Riccardo Sabbatini
Che faranno le banche, andranno dritte per la loro strada o, alla fine, daranno ai Ligresti un ultimo lasciapassare?
La decisione della famiglia di controllo del gruppo Fonsai di non accettare la rinuncia alla manleva ed al recesso chiesti dalla Consob per autorizzare (senza Opa) il matrimonio Unipol-Fonsai, ha gettato nuove incertezze sul progetto di integrazione. A poche ore dalle riunioni decisive (lunedì) dei Cda di Fonsai e Milano Assicurazioni, anticipate oggi da quello di Premafin, e dall’assemblea di Premafin (in programma per martedì) per approvare il bilancio e l’aumento di capitale da (400 milioni) riservato a Bologna, ombre sempre più scure si proiettano sul piano di integrazione. E l’attenzione torna a rivolgersi all’Isvap che potrebbe, in caso di fallimento, decidere il commissariamento di Fonsai.
L’ultimo azzardo dei Ligresti si fonda sulla scommessa che, alla fine, le banche creditrici di Premafin (per circa 370 miliardi) per non perdere i loro soldi eviteranno di far fallire la holding di Fonsai, e accetteranno di esaminare il piano alternativo di Sator e Palladio, più favorevole alla famiglia. Ma non sembra essere questa l’intenzione dei creditori che anche ieri hanno ribadito di voler chiudere definitivamente i conti con i Ligresti.
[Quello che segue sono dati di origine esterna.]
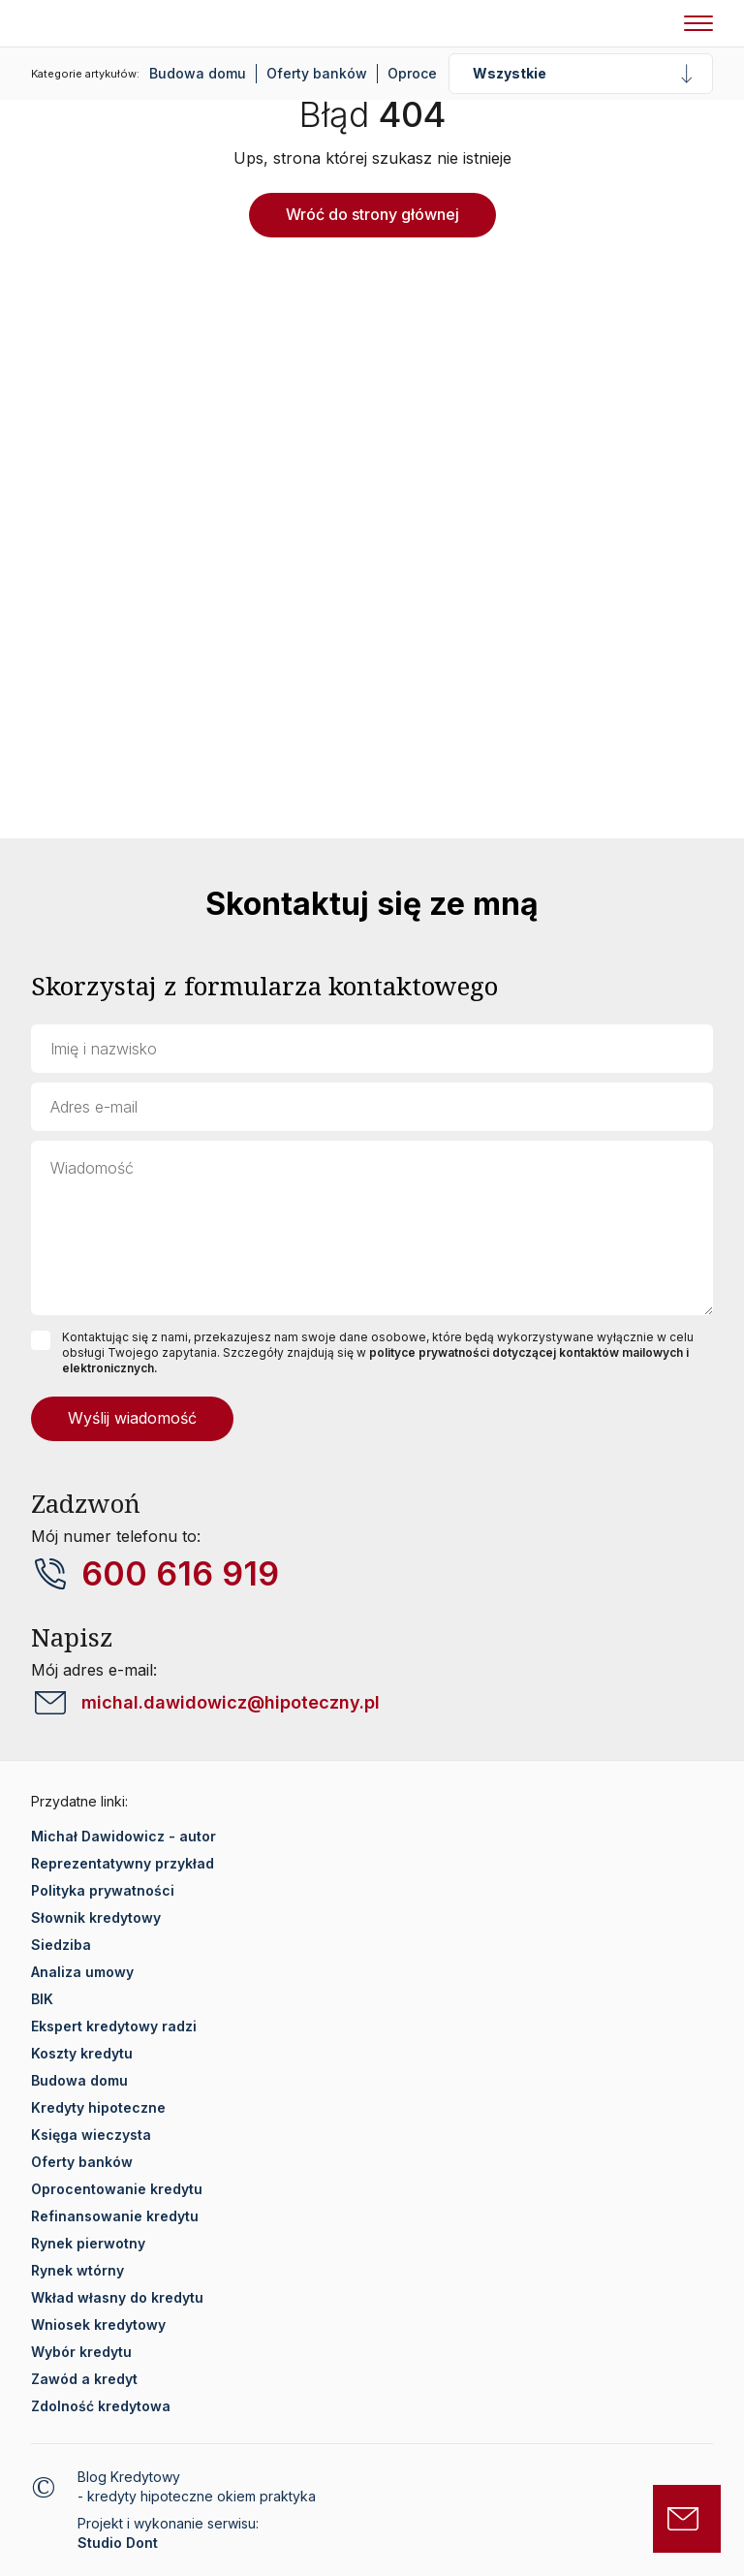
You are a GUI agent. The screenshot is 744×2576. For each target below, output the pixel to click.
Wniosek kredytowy (98, 2324)
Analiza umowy (82, 1971)
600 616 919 (180, 1573)
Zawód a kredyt (84, 2379)
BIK (42, 1999)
Se i cda delle società interessate daranno il via libera al progetto con Bologna, le banche firmeranno la ristrutturazione dei debiti di Premafin condizionandola tuttavia al successivo via libera degli azionisti. In quel caso l’assemblea di martedì rimarrà aperta per il tempo necessario per formalizzare gli impegni degli istituti. Ma con un “no” dei Ligresti, che controllano l’assemblea, il percorso prannunciato dalle banche sarebbe diverso. Senza ristrutturazione dei debiti l’assemblea non potrà approvare il bilancio per mancanza del requisito di continuità aziendale. La parola spetterà a quel punto al tribunale che decretando l’insolvenza attribuirà fin da subito ai creditori (le banche) i diritti di voto sulla società. Seguirebbe l’escussione dei pegni sulle azioni Fonsai poste a garanzia dei crediti. E, divenute azioniste del gruppo assicurativo le banche potrebbero riformulare su basi nuove il progetto di integrazione con Bologna. Fin qui i propositi della vigilia.
Ma in caso di fallimento del piano originario nell’immediato la parola tornerà al regulator assicurativo. L’Isvap ha tre istruttorie aperte. La prima che dovrebbe varcare il traguardo entro 10 giorni, è quella avviata su denuncia del collegio sindacale per «gravi irregolarità nella gestione» compiute da «soggetti con funzioni di amministrazione (art.238 del codice delle assicurazioni, il Tua), relativa in particolare alle operazioni immobiliari dei Ligresti. Ma soprattutto vi sono le pratiche per colmare le carenze del margine di solvibilità per Fonsai (art.227) e per la sua controllante Premafin (art.228). Queste sono state formalizzate alle società il 10 gennaio scorso e, per risolvere il “buco”, è intervenuto a fine gennaio il progetto di integrazione Unipol-Premafin, finalizzato com’è noto a recuperare in capo a Fonsai un rapporto del 120% del solvency ratio.
Lo scrutinio dell’Isvap, in questo caso, dovrebbe concludersi entro la fine di giugno ma già per martedì prossimo – ha intimato nei giorni scorsi l’authority – le società debbono prendere decisioni irrevocabili sui concambi finali. Se l’operazione fallisse, l’authority non avrebbe altra strada che quella del commissariamento che può avere una durata di due mesi (art.230 del Tua) o assumere i connotati di una vera e propria amministrazione straordinaria (art.231) con lo scioglimento degli organi sociali. Sono soluzioni estreme che hanno molte incognite per un gruppo assicurativo grande come Fonsai (8 milioni di clienti). L’operatività del business assicurativo, oggi sotto controllo anche per la determinazione della rete agenziale, potrebbe esserne compromessa. Con una società commissariata sarebbe difficile evitare il fuggi-fuggi tra la clientela. Ecco perchè l’Isvap esita e certamente anche l’opzione Sator-Palladio potrebbe essere presa in considerazione o anche altre che le banche dovessero riformulare in un eventuale scenario del “dopo-Ligresti”.